Bima Kota, insidentb.com | Polres Bima Kota kembali menunjukkan komitmen dalam mengawal penyampaian pendapat di muka umum dengan pendekatan humanis.
Dalam aksi unjuk rasa yang berlangsung, di depan Kejari Raba Bima, Selasa 07 Juli 2026, Kasat Samapta Polres Bima Kota, IPTU Kamaruddin, SH, hadir langsung di tengah massa yang tergabung dalam Aliansi Forum Masyarakat Desa Mpuri, Madapangga, untuk memberikan edukasi hukum terkait kekhawatiran masyarakat terhadap vonis hukuman seumur hidup bagi terdakwa.
Menanggapi tuntutan massa yang mencemaskan adanya penerapan pasal hukuman seumur hidup, IPTU Kamaruddin dengan tegas memberikan klarifikasi agar tidak terjadi disinformasi di tengah masyarakat.
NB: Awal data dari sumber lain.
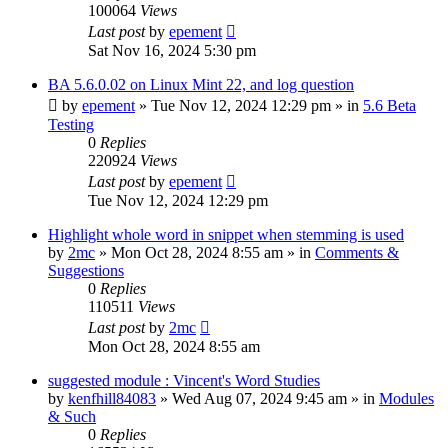
100064
Views
Last post
by
epement
Sat Nov 16, 2024 5:30 pm
BA 5.6.0.02 on Linux Mint 22, and log question
by
epement
»
Tue Nov 12, 2024 12:29 pm
» in
5.6 Beta
Testing
0
Replies
220924
Views
Last post
by
epement
Tue Nov 12, 2024 12:29 pm
Highlight whole word in snippet when stemming is used
by
2mc
»
Mon Oct 28, 2024 8:55 am
» in
Comments &
Suggestions
0
Replies
110511
Views
Last post
by
2mc
Mon Oct 28, 2024 8:55 am
suggested module : Vincent's Word Studies
by
kenfhill84083
»
Wed Aug 07, 2024 9:45 am
» in
Modules
& Such
0
Replies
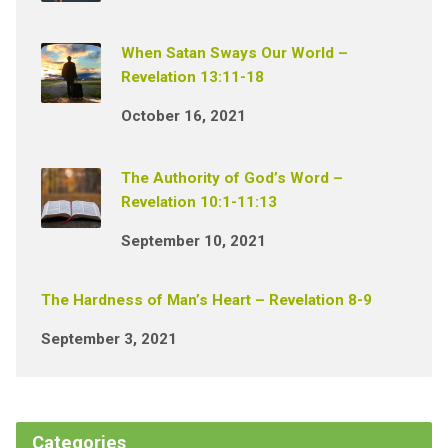
When Satan Sways Our World –
Revelation 13:11-18
October 16, 2021
The Authority of God’s Word –
Revelation 10:1-11:13
September 10, 2021
The Hardness of Man’s Heart – Revelation 8-9
September 3, 2021
Categories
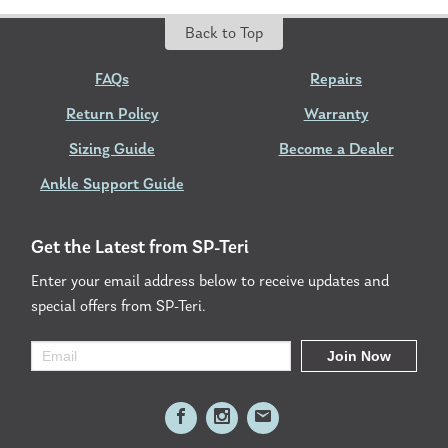
Back to Top
FAQs
Repairs
Return Policy
Warranty
Sizing Guide
Become a Dealer
Ankle Support Guide
Get the Latest from SP-Teri
Enter your email address below to receive updates and
special offers from SP-Teri.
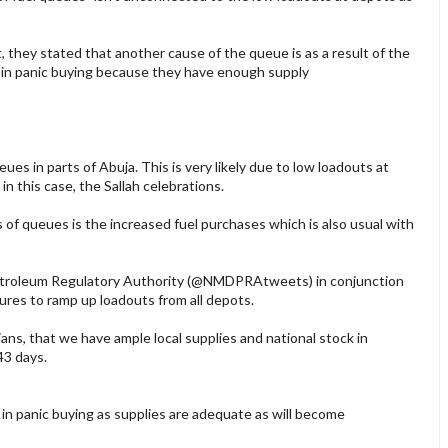
they stated that another cause of the queue is as a result of the
 in panic buying because they have enough supply
s in parts of Abuja. This is very likely due to low loadouts at
in this case, the Sallah celebrations.
of queues is the increased fuel purchases which is also usual with
troleum Regulatory Authority (@NMDPRAtweets) in conjunction
res to ramp up loadouts from all depots.
ians, that we have ample local supplies and national stock in
 43 days.
n panic buying as supplies are adequate as will become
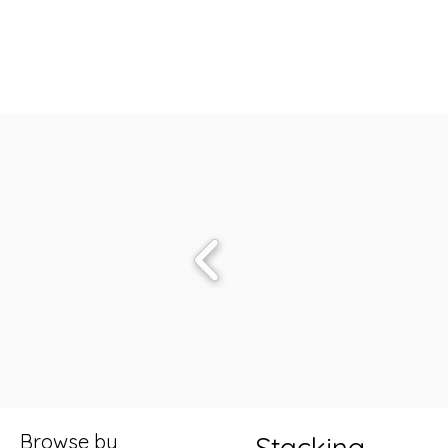
Browse by
Stacking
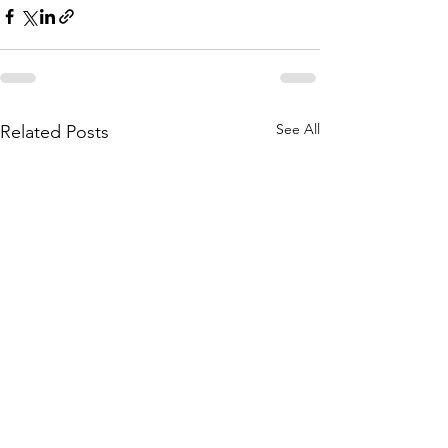
See All
Related Posts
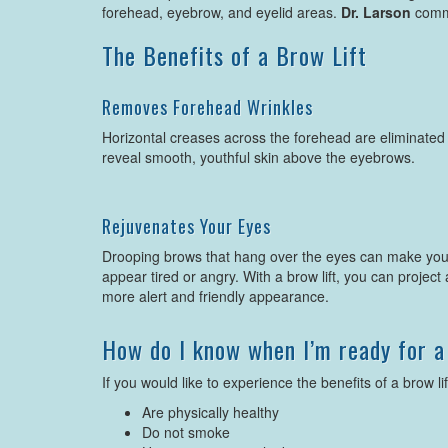
forehead, eyebrow, and eyelid areas.
Dr. Larson
commo
The Benefits of a Brow Lift
Removes Forehead Wrinkles
Horizontal creases across the forehead are eliminated
reveal smooth, youthful skin above the eyebrows.
Rejuvenates Your Eyes
Drooping brows that hang over the eyes can make yo
appear tired or angry. With a brow lift, you can project 
more alert and friendly appearance.
How do I know when I’m ready for a
If you would like to experience the benefits of a brow lif
Are physically healthy
Do not smoke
“Jangan berpikiran bahwa terdakwa pasti akan dikenakan pasal seumur hidup. Itu tidak benar. Apa yang beredar saat ini baru sebatas tuntutan,” tegas IPTU Kamaruddin di hadapan massa aksi.

Lebih lanjut, ia menjelaskan bahwa mekanisme hukum di Indonesia berjalan melalui rangkaian persidangan yang transparan. Nasib hukum seorang terdakwa sepenuhnya bergantung pada fakta fakta yang terungkap di pengadilan, termasuk keterangan saksi saksi dan bukti rangkaian peristiwa yang valid.
“Nantinya di pengadilan, segala rangkaian peristiwa dan keterangan saksi akan diuji. Jika dalam dakwaan tidak ditemukan bukti kuat, maka secara otomatis hakimlah yang memiliki otoritas penuh untuk menentukan apakah hukuman seumur hidup itu layak atau tidak,” tambahnya.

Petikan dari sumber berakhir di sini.